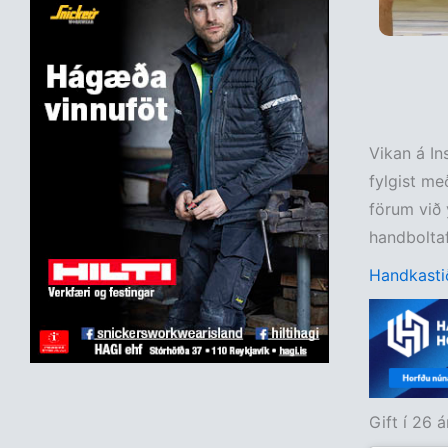
Vikan á In
fylgist me
förum við 
handboltaf
Handkastið
Gift í 26 á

WHAT YOU HAVE TO DO | Retype the listing exactly. Skip every picture.

REPLY TO THE TASK |
Vikan á In
fylgist me
förum við 
handboltaf
Handkastið
Gift í 26 á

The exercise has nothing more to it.